Daniel: To begin with, could you tell us a little about your background and how you came to your current role with JRF?

Emma: My background for the last ten years has been as a social entrepreneur, and prior to that I did a degree in plant science and ecosystems, followed by a Masters in Systems Change. These things all came together when I co-founded a social enterprise called Library of Things in South London in 2014. That gave me a real, lived experience of the funding world. 

About four years in, Library of Things was restructured into a steward ownership model (a model which decouples wealth and power and enables you to access investment without compromising the company’s long term mission or values). We then led five years of fundraising with that structure and, despite the barriers in raising this kind of patient, mission-aligned money from sources like charitable funds and venture capital, we nonetheless mobilised around £2.5M to £3M of blended capital into Library of Things – which, for instance, allowed us to build a technology platform and resource our team to grow the service across London. This experience of navigating the funding world from all sides, both as a purpose-first company and an all-female founding team, was really challenging.

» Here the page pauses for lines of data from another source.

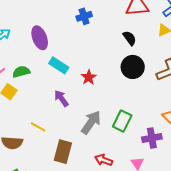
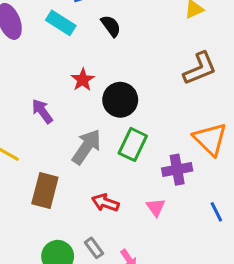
black semicircle: (130, 38) -> (111, 26), moved
cyan rectangle: (59, 65) -> (61, 23), moved
black circle: (133, 67) -> (120, 100), moved

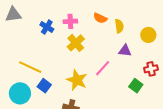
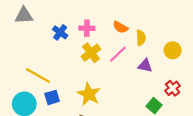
pink line: (103, 68) -> (118, 54), moved
red cross: (151, 69) -> (173, 88), turned -32
blue square: (44, 86) -> (52, 97), turned 32

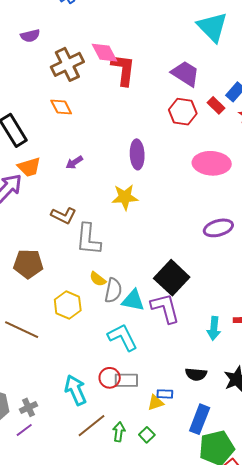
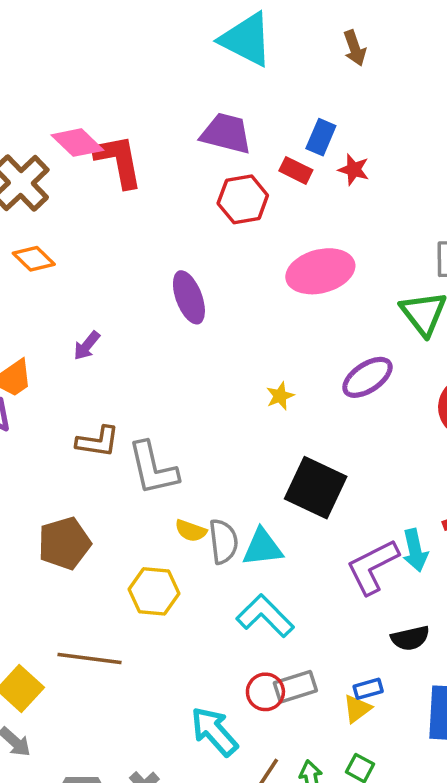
yellow star: (125, 197) -> (280, 396), moved, size x0.6
purple L-shape: (165, 308) -> (373, 567), moved, turned -84

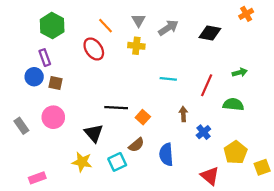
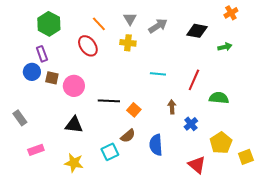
green arrow: (240, 72) -> (225, 47), moved
pink circle: (53, 117) -> (74, 86), moved
black triangle: (94, 133) -> (74, 125), moved, turned -42
yellow star: (82, 162) -> (74, 163), moved
pink rectangle: (37, 178) -> (36, 150), moved

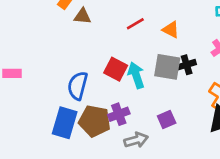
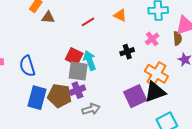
orange triangle: (171, 30) -> (120, 15), moved
gray square: (167, 67) -> (78, 71), moved
blue semicircle: (78, 86) -> (27, 66), moved, turned -30
purple square: (167, 119) -> (135, 96), moved, size x1.6

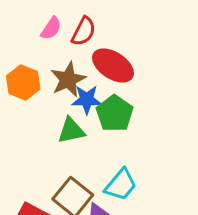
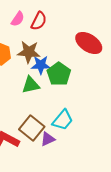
red ellipse: (113, 65) -> (89, 43), moved
brown star: (68, 79) -> (29, 52), turned 30

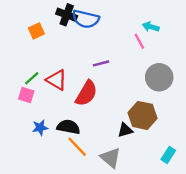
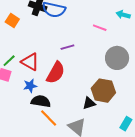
cyan arrow: (151, 27) -> (123, 15), moved
orange square: (36, 31) -> (12, 20), turned -32
pink line: (139, 41) -> (100, 28), turned -40
blue star: (40, 128) -> (30, 86), moved

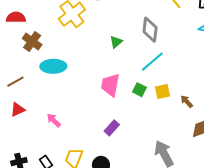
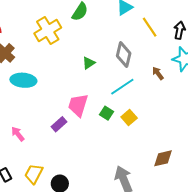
yellow square: (162, 92) -> (129, 117), turned -35
brown arrow: (187, 101) -> (158, 73), moved
purple rectangle: (112, 128) -> (59, 124), moved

A year and a half ago, I stepped away from the day-to-day running of the business to be able to work with big funders and investors to move money into properly democratic, wealth building projects and regenerative organisations, who are currently not served by the funding system.

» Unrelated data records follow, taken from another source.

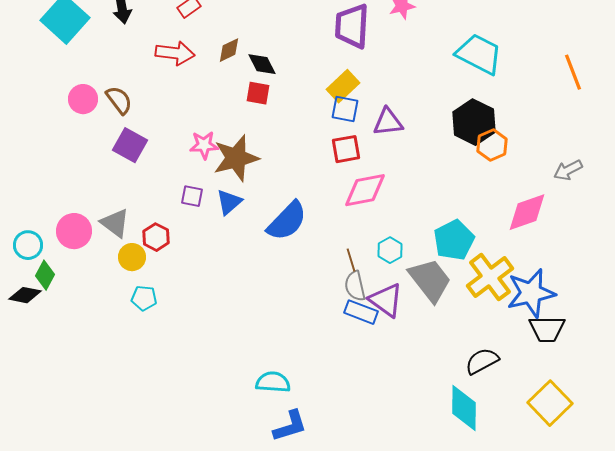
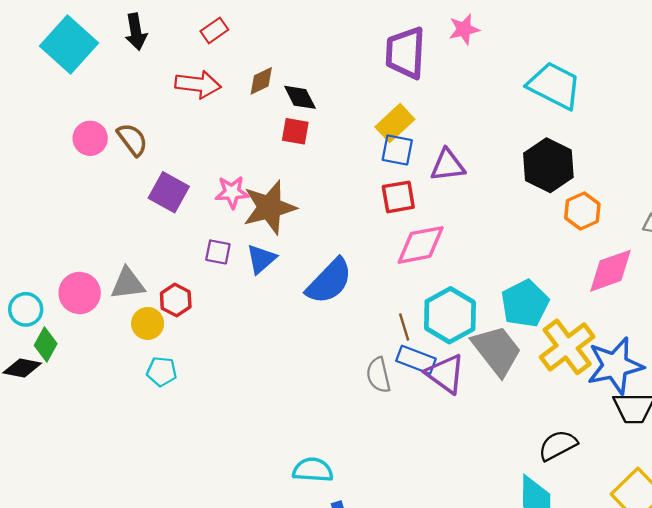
purple square: (130, 145) -> (169, 192), moved
orange hexagon: (492, 145) -> (582, 211), moved
gray triangle: (115, 223) -> (128, 284), turned -44
cyan hexagon: (390, 250) -> (450, 315), size x1.8
gray semicircle: (355, 286) -> (378, 375), moved
blue rectangle: (361, 312) -> (416, 360), moved

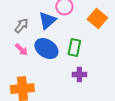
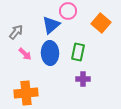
gray arrow: (21, 26) -> (16, 32), moved
blue ellipse: (46, 49) -> (50, 53), turned 55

This led me to the work that JRF was starting with Emerging Futures. JRF is one of a handful of institutional philanthropic foundations committing to initially moving £100M of its £430M endowment into its ‘mission’, which has now been reorientated towards systems change. They went back to Joseph Rowntree’s original 1904 founding memorandum, which was about using wealth to tackle the underlying root causes of extreme inequality and poverty. The mission now is to ‘speed up and support the transition to a future free from poverty, in which people and planet can flourish.’ That spoke to me, and the fact that they have committed such a significant portion of their wealth into delivering that is bold and brave. In order to do this, JRF established a new programme – Emerging Futures – which would think critically about what it means to move a chunk of wealth in service of the mission. It was an initial two-year commitment and ranged from resourcing work around collective imagination practices, to ‘Pathfinder’ organisations demonstrating alternative, regenerative approaches to building organisations and a ‘Visionaries’ programme, through to the reimagining wealth and investment strand, which I joined a year ago. That culminated in October when we presented the trustees with a series of propositions to say how we think the first tranche of the £100M commitment should be moved. I led the proposition on Transforming Wealth as a system, which we now have a five-year, ten-million pound commitment to establish as a collaborative programme from 2025 onwards. 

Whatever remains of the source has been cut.